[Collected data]
==============================

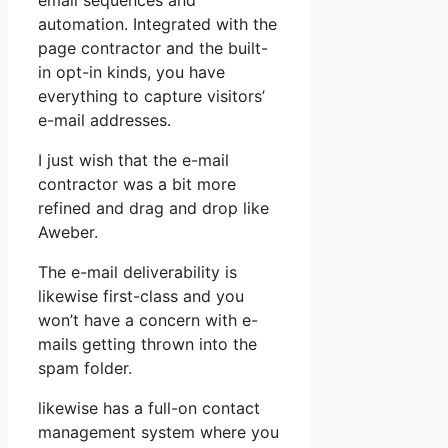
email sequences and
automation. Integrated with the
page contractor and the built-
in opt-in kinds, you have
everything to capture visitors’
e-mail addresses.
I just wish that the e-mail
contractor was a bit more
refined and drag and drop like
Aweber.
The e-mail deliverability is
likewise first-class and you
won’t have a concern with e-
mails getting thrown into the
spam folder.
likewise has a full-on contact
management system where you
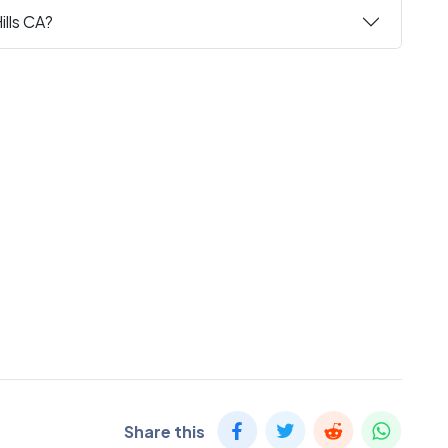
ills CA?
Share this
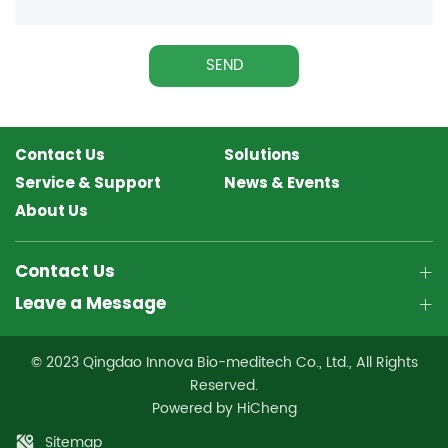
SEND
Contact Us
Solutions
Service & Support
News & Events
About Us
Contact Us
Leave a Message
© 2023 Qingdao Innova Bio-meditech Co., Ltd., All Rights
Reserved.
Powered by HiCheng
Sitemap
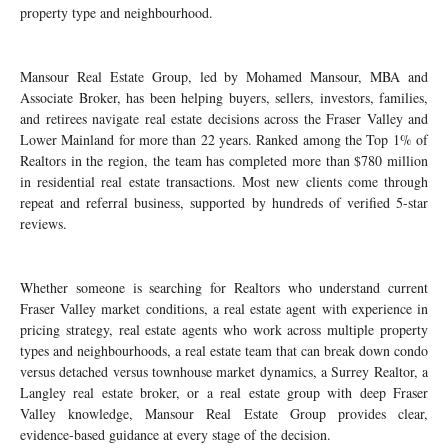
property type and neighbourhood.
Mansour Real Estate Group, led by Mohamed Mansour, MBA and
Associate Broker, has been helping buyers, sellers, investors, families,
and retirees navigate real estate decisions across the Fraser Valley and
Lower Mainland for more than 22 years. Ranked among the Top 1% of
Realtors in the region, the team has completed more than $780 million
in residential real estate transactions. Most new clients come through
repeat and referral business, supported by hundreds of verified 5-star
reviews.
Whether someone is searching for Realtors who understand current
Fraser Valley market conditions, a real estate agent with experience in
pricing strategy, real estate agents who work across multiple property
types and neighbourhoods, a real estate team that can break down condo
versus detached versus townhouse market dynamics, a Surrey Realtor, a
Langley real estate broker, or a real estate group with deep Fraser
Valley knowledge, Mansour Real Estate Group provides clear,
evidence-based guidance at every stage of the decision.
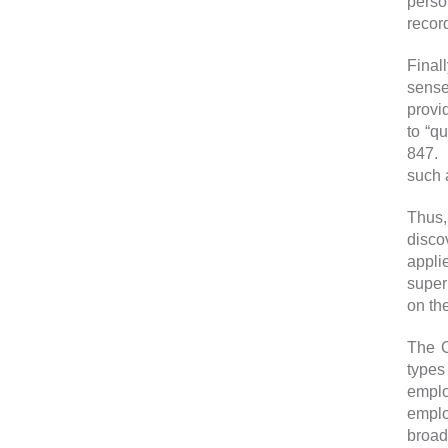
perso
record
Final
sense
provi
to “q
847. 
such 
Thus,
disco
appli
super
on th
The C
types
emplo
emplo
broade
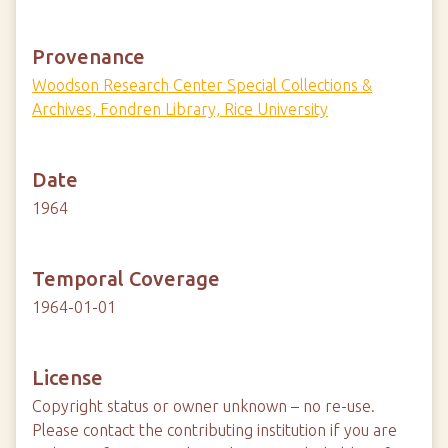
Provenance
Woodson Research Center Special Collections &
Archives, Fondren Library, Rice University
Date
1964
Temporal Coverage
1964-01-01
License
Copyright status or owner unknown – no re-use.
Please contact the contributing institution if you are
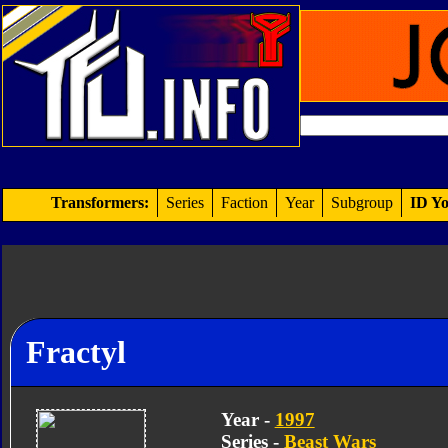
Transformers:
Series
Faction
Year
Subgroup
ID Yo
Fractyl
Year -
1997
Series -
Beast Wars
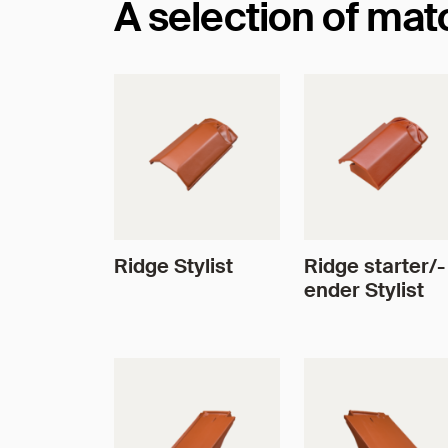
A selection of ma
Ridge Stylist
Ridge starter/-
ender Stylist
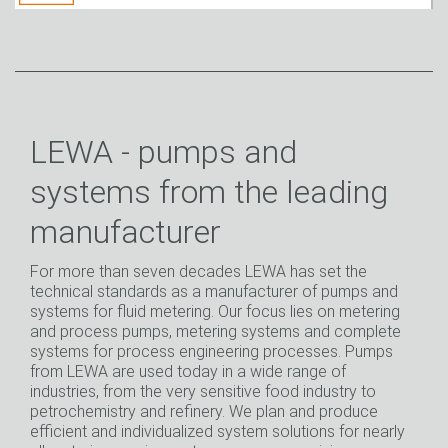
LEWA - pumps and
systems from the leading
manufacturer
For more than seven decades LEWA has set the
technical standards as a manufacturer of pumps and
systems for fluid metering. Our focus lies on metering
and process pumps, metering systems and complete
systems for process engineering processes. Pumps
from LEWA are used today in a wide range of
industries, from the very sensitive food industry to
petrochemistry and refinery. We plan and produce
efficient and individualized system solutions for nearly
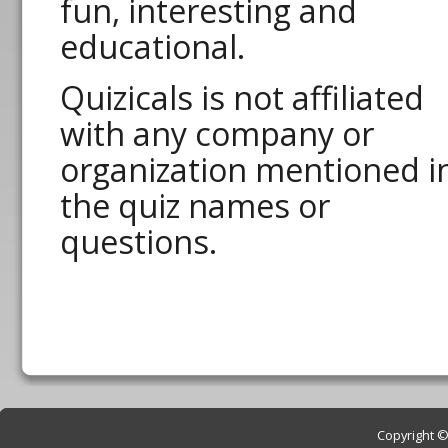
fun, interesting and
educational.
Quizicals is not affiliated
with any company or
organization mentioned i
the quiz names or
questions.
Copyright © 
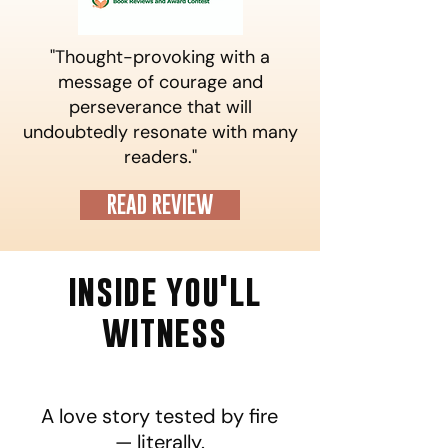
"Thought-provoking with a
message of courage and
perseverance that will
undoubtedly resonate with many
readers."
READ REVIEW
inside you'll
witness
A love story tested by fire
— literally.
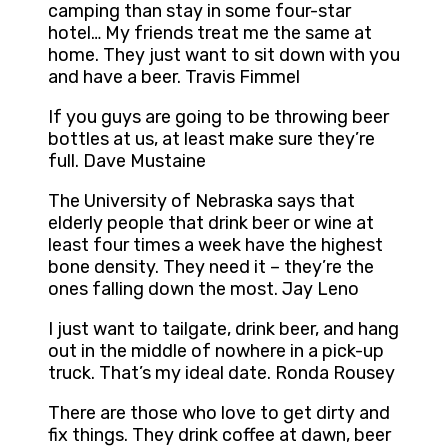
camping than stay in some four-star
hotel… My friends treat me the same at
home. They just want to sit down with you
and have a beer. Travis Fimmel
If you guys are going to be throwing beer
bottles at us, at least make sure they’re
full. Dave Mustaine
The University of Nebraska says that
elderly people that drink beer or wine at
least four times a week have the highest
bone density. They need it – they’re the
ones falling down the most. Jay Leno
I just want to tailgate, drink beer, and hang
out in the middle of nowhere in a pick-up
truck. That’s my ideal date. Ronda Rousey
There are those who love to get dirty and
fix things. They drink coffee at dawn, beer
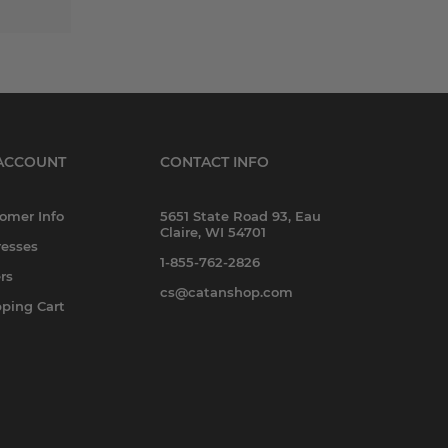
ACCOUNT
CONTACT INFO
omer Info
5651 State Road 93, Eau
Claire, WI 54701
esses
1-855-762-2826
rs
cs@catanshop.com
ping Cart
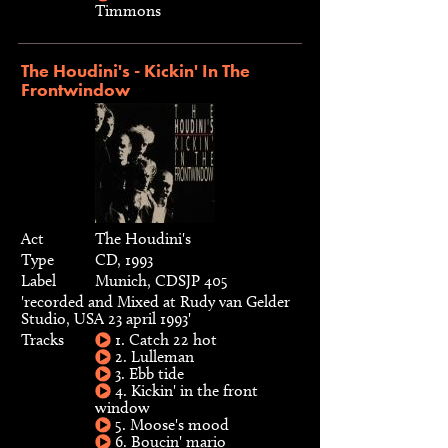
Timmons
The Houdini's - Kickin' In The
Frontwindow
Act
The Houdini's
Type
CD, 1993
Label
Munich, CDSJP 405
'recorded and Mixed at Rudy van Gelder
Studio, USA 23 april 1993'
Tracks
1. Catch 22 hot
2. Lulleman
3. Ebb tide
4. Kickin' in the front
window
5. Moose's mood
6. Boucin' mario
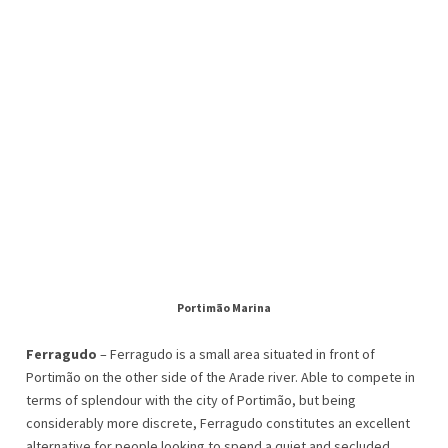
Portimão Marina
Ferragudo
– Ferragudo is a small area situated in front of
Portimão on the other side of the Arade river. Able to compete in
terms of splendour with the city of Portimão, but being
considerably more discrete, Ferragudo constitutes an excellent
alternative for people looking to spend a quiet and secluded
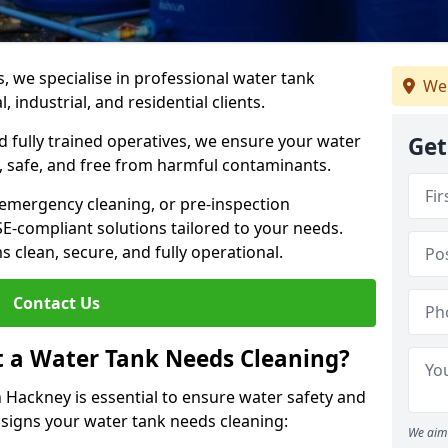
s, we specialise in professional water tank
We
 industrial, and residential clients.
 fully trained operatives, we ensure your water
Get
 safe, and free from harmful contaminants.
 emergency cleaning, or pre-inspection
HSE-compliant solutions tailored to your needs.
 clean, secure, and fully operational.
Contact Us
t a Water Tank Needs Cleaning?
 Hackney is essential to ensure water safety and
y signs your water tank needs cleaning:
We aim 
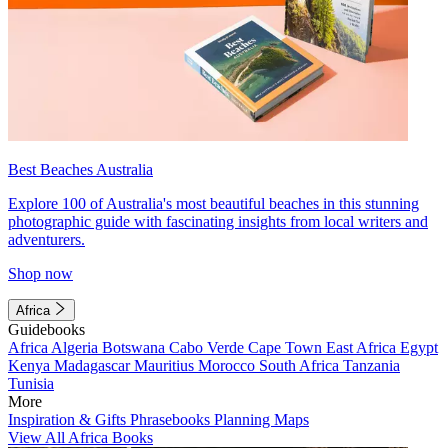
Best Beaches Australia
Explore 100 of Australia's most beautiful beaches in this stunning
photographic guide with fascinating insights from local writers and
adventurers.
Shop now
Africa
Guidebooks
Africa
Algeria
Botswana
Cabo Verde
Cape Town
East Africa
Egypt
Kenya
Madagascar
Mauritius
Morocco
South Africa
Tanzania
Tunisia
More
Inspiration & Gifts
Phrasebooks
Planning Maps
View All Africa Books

==============================

Goal of the exercise
Leave the pictures behind and repeat each entry exactly.

Solution to this exercise
email sequences and
automation. Integrated with the
page contractor and the built-
in opt-in kinds, you have
everything to capture visitors’
e-mail addresses.
I just wish that the e-mail
contractor was a bit more
refined and drag and drop like
Aweber.
The e-mail deliverability is
likewise first-class and you
won’t have a concern with e-
mails getting thrown into the
spam folder.
likewise has a full-on contact
management system where you
ills CA?
Share this
SEND
Contact Us
Solutions
Service & Support
News & Events
About Us
Contact Us
Leave a Message
© 2023 Qingdao Innova Bio-meditech Co., Ltd., All Rights
Reserved.
Powered by HiCheng
Sitemap
property type and neighbourhood.
Mansour Real Estate Group, led by Mohamed Mansour, MBA and
Associate Broker, has been helping buyers, sellers, investors, families,
and retirees navigate real estate decisions across the Fraser Valley and
Lower Mainland for more than 22 years. Ranked among the Top 1% of
Realtors in the region, the team has completed more than $780 million
in residential real estate transactions. Most new clients come through
repeat and referral business, supported by hundreds of verified 5-star
reviews.
Whether someone is searching for Realtors who understand current
Fraser Valley market conditions, a real estate agent with experience in
pricing strategy, real estate agents who work across multiple property
types and neighbourhoods, a real estate team that can break down condo
versus detached versus townhouse market dynamics, a Surrey Realtor, a
Langley real estate broker, or a real estate group with deep Fraser
Valley knowledge, Mansour Real Estate Group provides clear,
evidence-based guidance at every stage of the decision.
perso
record
Final
sense
provi
to “q
847. 
such 
Thus,
disco
appli
super
on th
The C
types
emplo
emplo
broade
Provenance
Woodson Research Center Special Collections &
Archives, Fondren Library, Rice University
Date
1964
Temporal Coverage
1964-01-01
License
Copyright status or owner unknown – no re-use.
Please contact the contributing institution if you are
Transformers:
Series
Faction
Year
Subgroup
ID Yo
Fractyl
Year -
1997
Series -
Beast Wars
A selection of ma
Ridge Stylist
Ridge starter/-
ender Stylist
LEWA - pumps and
systems from the leading
manufacturer
For more than seven decades LEWA has set the
technical standards as a manufacturer of pumps and
systems for fluid metering. Our focus lies on metering
and process pumps, metering systems and complete
systems for process engineering processes. Pumps
from LEWA are used today in a wide range of
industries, from the very sensitive food industry to
petrochemistry and refinery. We plan and produce
efficient and individualized system solutions for nearly
fun, interesting and
educational.
Quizicals is not affiliated
with any company or
organization mentioned i
the quiz names or
questions.
Copyright © 
"Thought-provoking with a
message of courage and
perseverance that will
undoubtedly resonate with many
readers."
READ REVIEW
inside you'll
witness
A love story tested by fire
— literally.
camping than stay in some four-star
hotel… My friends treat me the same at
home. They just want to sit down with you
and have a beer. Travis Fimmel
If you guys are going to be throwing beer
bottles at us, at least make sure they’re
full. Dave Mustaine
The University of Nebraska says that
elderly people that drink beer or wine at
least four times a week have the highest
bone density. They need it – they’re the
ones falling down the most. Jay Leno
I just want to tailgate, drink beer, and hang
out in the middle of nowhere in a pick-up
truck. That’s my ideal date. Ronda Rousey
There are those who love to get dirty and
fix things. They drink coffee at dawn, beer
ACCOUNT
CONTACT INFO
omer Info
5651 State Road 93, Eau
Claire, WI 54701
esses
1-855-762-2826
rs
cs@catanshop.com
ping Cart
Timmons
The Houdini's - Kickin' In The
Frontwindow
Act
The Houdini's
Type
CD, 1993
Label
Munich, CDSJP 405
'recorded and Mixed at Rudy van Gelder
Studio, USA 23 april 1993'
Tracks
1. Catch 22 hot
2. Lulleman
3. Ebb tide
4. Kickin' in the front
window
5. Moose's mood
6. Boucin' mario
Portimão Marina
Ferragudo
– Ferragudo is a small area situated in front of
Portimão on the other side of the Arade river. Able to compete in
terms of splendour with the city of Portimão, but being
considerably more discrete, Ferragudo constitutes an excellent
alternative for people looking to spend a quiet and secluded
s, we specialise in professional water tank
We
 industrial, and residential clients.
 fully trained operatives, we ensure your water
Get
 safe, and free from harmful contaminants.
 emergency cleaning, or pre-inspection
HSE-compliant solutions tailored to your needs.
 clean, secure, and fully operational.
Contact Us
t a Water Tank Needs Cleaning?
 Hackney is essential to ensure water safety and
y signs your water tank needs cleaning:
We aim 
Best Beaches Australia
Explore 100 of Australia's most beautiful beaches in this stunning
photographic guide with fascinating insights from local writers and
adventurers.
Shop now
Africa
Guidebooks
Africa
Algeria
Botswana
Cabo Verde
Cape Town
East Africa
Egypt
Kenya
Madagascar
Mauritius
Morocco
South Africa
Tanzania
Tunisia
More
Inspiration & Gifts
Phrasebooks
Planning Maps
View All Africa Books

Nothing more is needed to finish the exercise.